▶ **Exercise prompt**
Check the lines of the listing below for the word "hava", and state only how many have it.

▶ **Provided material**
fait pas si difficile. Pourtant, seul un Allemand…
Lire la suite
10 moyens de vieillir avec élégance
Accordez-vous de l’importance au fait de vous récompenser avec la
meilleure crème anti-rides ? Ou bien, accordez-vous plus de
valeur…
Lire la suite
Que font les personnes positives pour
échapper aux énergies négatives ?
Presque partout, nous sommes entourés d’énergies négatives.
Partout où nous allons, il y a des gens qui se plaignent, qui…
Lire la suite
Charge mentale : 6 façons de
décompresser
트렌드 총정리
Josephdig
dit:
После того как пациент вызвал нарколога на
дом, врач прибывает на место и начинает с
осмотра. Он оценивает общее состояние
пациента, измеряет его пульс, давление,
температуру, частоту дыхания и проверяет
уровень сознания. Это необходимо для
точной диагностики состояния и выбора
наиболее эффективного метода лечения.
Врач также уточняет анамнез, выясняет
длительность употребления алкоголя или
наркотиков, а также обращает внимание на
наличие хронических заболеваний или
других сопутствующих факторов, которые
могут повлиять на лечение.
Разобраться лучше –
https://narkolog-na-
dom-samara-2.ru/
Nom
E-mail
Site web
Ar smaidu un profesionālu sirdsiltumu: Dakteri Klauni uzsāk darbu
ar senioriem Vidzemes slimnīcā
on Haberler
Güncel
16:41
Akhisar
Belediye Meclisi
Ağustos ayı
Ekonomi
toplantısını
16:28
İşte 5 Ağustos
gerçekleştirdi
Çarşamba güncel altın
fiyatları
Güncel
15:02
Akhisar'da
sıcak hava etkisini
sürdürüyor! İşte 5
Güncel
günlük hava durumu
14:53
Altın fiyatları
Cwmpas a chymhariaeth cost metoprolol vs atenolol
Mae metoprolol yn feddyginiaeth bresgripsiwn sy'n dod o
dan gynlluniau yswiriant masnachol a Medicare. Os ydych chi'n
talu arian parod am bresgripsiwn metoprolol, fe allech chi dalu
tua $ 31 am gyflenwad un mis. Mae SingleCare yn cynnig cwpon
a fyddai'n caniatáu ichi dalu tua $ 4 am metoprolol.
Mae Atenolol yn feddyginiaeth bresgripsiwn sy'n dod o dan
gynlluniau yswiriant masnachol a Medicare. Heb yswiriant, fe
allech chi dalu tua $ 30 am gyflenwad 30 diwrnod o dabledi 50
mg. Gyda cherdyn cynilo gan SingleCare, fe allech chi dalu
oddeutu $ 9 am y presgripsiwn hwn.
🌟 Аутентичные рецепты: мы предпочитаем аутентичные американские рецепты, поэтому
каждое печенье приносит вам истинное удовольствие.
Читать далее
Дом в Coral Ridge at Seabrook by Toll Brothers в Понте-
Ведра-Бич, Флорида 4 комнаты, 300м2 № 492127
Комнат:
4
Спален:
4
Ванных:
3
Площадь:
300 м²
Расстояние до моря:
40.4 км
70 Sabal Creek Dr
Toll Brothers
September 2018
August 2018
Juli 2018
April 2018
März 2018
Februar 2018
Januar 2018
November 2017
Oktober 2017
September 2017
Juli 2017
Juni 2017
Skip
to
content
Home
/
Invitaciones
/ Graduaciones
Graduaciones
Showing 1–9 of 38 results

▶ **Expected answer**
2